Enjoying the recent thought provoking posts very much
Creative control does seem to be a big factor in the definition of “handmade.”
What about people who draw an original design and then have it made into prints by a professional digital printer? They are certainly able to sell those prints on Etsy without a problem (I’ve bought several there). There’s capacity to make an infinite number and they’ll all the be exactly the same. And yet if someone sends their t-shirt to be screenprinted with an original design that person can’t sell on Etsy. Why? It truly is tricky.
Right on, Jane. That personal relationship of knowing the maker seems to be a very important part of what defines “handmade.”

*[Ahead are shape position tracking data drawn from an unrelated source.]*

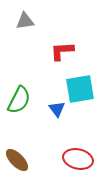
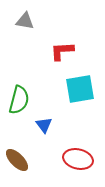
gray triangle: rotated 18 degrees clockwise
green semicircle: rotated 12 degrees counterclockwise
blue triangle: moved 13 px left, 16 px down
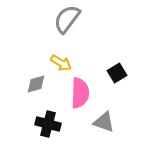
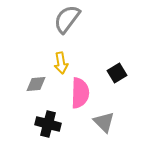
yellow arrow: rotated 50 degrees clockwise
gray diamond: rotated 10 degrees clockwise
gray triangle: rotated 25 degrees clockwise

Good point about the prints, I was mainly focused on things that are sewn or knitted. It seems the more you look at this question the more complex & tricky it becomes. Curious there should be a distinction between a digital print that has been bulk printed by a 3rd party & a screen printed t-shirt, I would have thought they were in the same ‘basket’, must be frustrating for people who would like to sell their screen printed t-shirt on etsy.
I was sharing what I had seen in the video with my husband the other day. (He has been helping his dad out for the last few year – he works in the finance industry & they have a lot a dealings with business & industry all over the world including China), apparently China has laws inhibiting the use of machine because, they have such a large population base they can’t afford to lose jobs to a robot, this apparently is why they are so hands-on in factories such as the one show in the video.

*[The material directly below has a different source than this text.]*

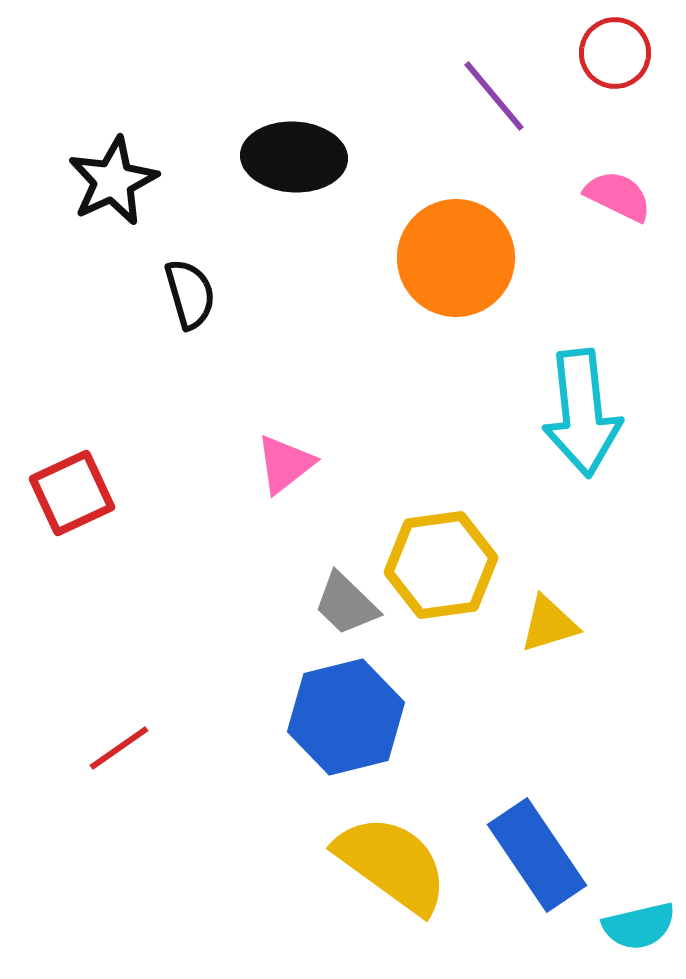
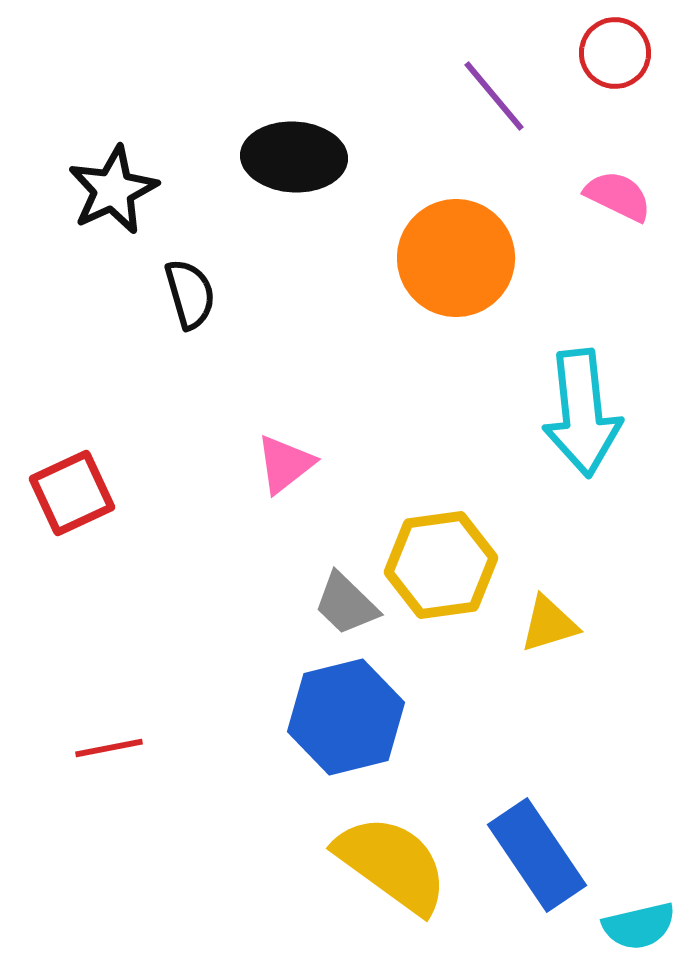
black star: moved 9 px down
red line: moved 10 px left; rotated 24 degrees clockwise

For me watching that video, the difference is the mass-production by assembly line. I know these designs are assembled by hand, but they weren’t designed with anything other than minimum-cost vs maximum-profit in mind. Sure, they had to look a certain way, and be easily assembled by a technician; but thats it. Theres no thought process for the person assembling it; all the thinking has been already done. Someone handmaking something has to think about it continuously while the product is in production. Well, thats my theory anyway!
I hear you, Amy, but I think many businesses of all kinds design products to minimize costs and maximize profit, you know? And if you have your original artwork digitally printed there is not much of a thought process during production, you know?
But I understand what you’re saying. Intention and creative control seem to be defining factors in handmade.
Could it be supply and demand or more like originality? i mean if you put out any of your toys out there in tens of thousands they wont be so special anymore and no one will want to pay them the prices comparable to one of a kind creations, like they say if they wanted any usual dog plushie anyone can have they can buy it cheaper at some store probably, and if those prices come to etsy individual creators wouldnt stand a chance i think thats why their policy is what it is..
I believe what is important is if an item is original and made with the creator’s “love” and “care” into the product.